Go Bible Home | News | Forum | About | Contact | Developer

Go Bible Logo

Go Bible

For the glory of our Lord Jesus Christ and the furtherance of His Kingdom.


Theological Markup Language (ThML) is an XML-based format for describing theological texts by including tags for scripture references, etc. The official ThML specification can be found at the CCEL web site.

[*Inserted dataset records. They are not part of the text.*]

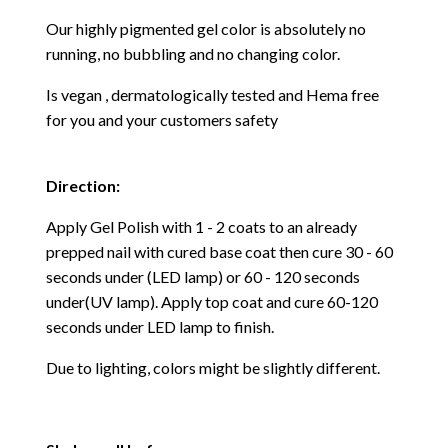
Our highly pigmented gel color is absolutely no
running, no bubbling and no changing color.
Is vegan , dermatologically tested and Hema free
for you and your customers safety
Direction:
Apply Gel Polish with 1 - 2 coats to an already
prepped nail with cured base coat then cure
30 - 60
seconds under (LED lamp) or 60 - 120 seconds
under(UV lamp). Apply top coat and cure 60-120
seconds under LED lamp to finish.
Due to lighting, colors might be slightly different.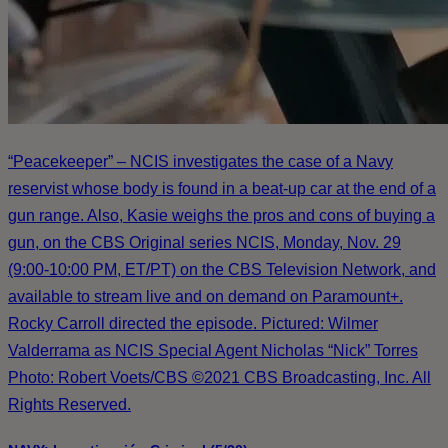
“Peacekeeper” – NCIS investigates the case of a Navy
reservist whose body is found in a beat-up car at the end of a
gun range. Also, Kasie weighs the pros and cons of buying a
gun, on the CBS Original series NCIS, Monday, Nov. 29
(9:00-10:00 PM, ET/PT) on the CBS Television Network, and
available to stream live and on demand on Paramount+.
Rocky Carroll directed the episode. Pictured: Wilmer
Valderrama as NCIS Special Agent Nicholas “Nick” Torres
Photo: Robert Voets/CBS ©2021 CBS Broadcasting, Inc. All
Rights Reserved.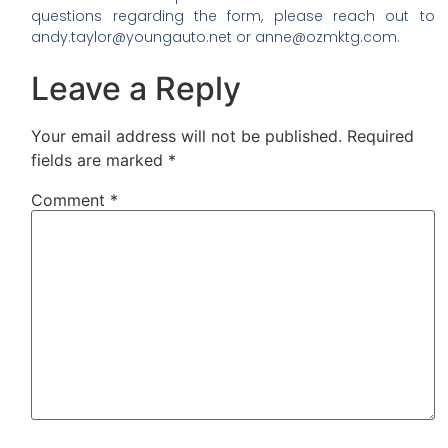
questions regarding the form, please reach out to
andy.taylor@youngauto.net or anne@ozmktg.com.
Leave a Reply
Your email address will not be published.
Required
fields are marked
*
Comment
*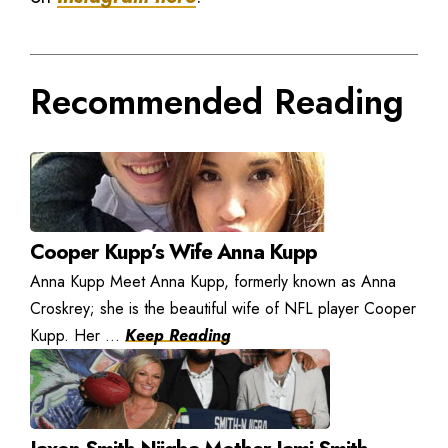
Recommended Reading
Cooper Kupp’s Wife Anna Kupp
Anna Kupp Meet Anna Kupp, formerly known as Anna
Croskrey; she is the beautiful wife of NFL player Cooper
Kupp. Her ...
Keep Reading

A Bible consists of sections (eg. Preface, Old Testament, New Testament), books, chapters and verses. There are ThML tags that represent each of these. The ThML specification details many tags that can be used within a ThML file, however, only those required by GoBibleCreator are described here. To begin with, a ThML file must have a <ThML> pair of tags. GoBibleCreator will only use content that is within the <ThML> tag. Next the <ThML> tag must contain a <ThML.body> pair of tags. Again, only content within the <ThML.body> tag will be used by GoBibleCreator. Next there are ThML tags for each type of section in the Bible:

<div1> The div1 tag is used to represent the top-level sections within the Bible such as the Preface, Old Testament, and New Testament. GoBibleCreator doesn't actually use the div1 tags perse but since most encodings of the Bible will identify the Old and New Testaments by div1 tags then GoBibleCreator assumes that they will be there.
<div2> div2 tags represent individual books of the Bible. The way GoBibleCreator handles Book names is quite flexible but a little complex. This is due to different parts of Go Bible only supporting certain types of character sets. For example, Book data is stored in the Go Bible JAR file by the name of the Book, however the JAR file format only reliably supports the Latin character set, therefore the Book name must have a Latin version. ThML supports two attributes in the div2 tag that identify the Book. The first is the title attribute which is usually a more descriptive attribute and may be in a non-Latin character set (eg. 'The Gospel of Saint John'). The second is the id attribute which is usually a short basic Latin identifier of the book (eg. 'John'). Therefore is the id attribute exists GoBibleCreator will use it for the file names and the title attribute for the Book name referred to in the Collections.txt file. However, if the id attribute does not exist, GoBibleCreator will attempt to convert the title attribute to US-ASCII, which will work for most European languages which extend the basic Latin character set, but may have unpredictable results for other languages such as Chinese. If the div2 tag does not have a title attribute then GoBibleCreator will try to use the id attribute for the Book name. This mode of operation should support most existing ThML files. If you are creating a new ThML file then follow these rules:
  • title - The title will be the name of the Book displayed to the user in the Go Bible application unless overridden by the Book-Name-Map property of the Collections.txt file.
  • id - The id is usually a shortened basic-Latin version of the title attribute. See an existing ThML file for id conventions (eg. 'Gen', 'Ex', etc.).
<div3> The div3 tag identifies a chapter. The div3 tag must contain the following attributes:
  • title - The title will contain the chapter of the book in the form "Chapter 2". The chapter number must be the number after the last space in the title attribute.
<p> All verses must appear within the p tag. A chapter can have only one p tag with all verses within the one p tag. However, most ThML files will have one p tag for every new paragraph within a chapter. Whether one or more p tags are used will not affect GoBibleCreator as Go Bible has no way of representing paragraphs. However, at least one p tag must be present per chapter to encase the verses.
<scripture> The scripture tag must appear before each verse. However, the scripture does not encase the verse. Instead, scripture tags and verse data alternate throughout the p tag (an example is available below).
<span> The span tag is not mandatory but is used to detect Christ's words in red. The span tag will encase verse data. GoBibleCreator currently assumes that when a span tag is present the encased verse is Christ's words in red so for now no further attributes are required. However, the KJV translation uses the following format: <span class="red">.

File Format

XML files are often in UTF-8 format and this is mostly true for ThML files as well. GoBibleCreator requires that all input files are in UTF-8 format, if a file isn't then it will need to be converted to UTF-8 first before being processed by GoBibleCreator. The ThML file should begin with the following tag:

  • <?xml version="1.0" encoding="UTF-8" standalone="yes"?>


Below is a simple example of the minimum ThML tags required by GoBibleCreator.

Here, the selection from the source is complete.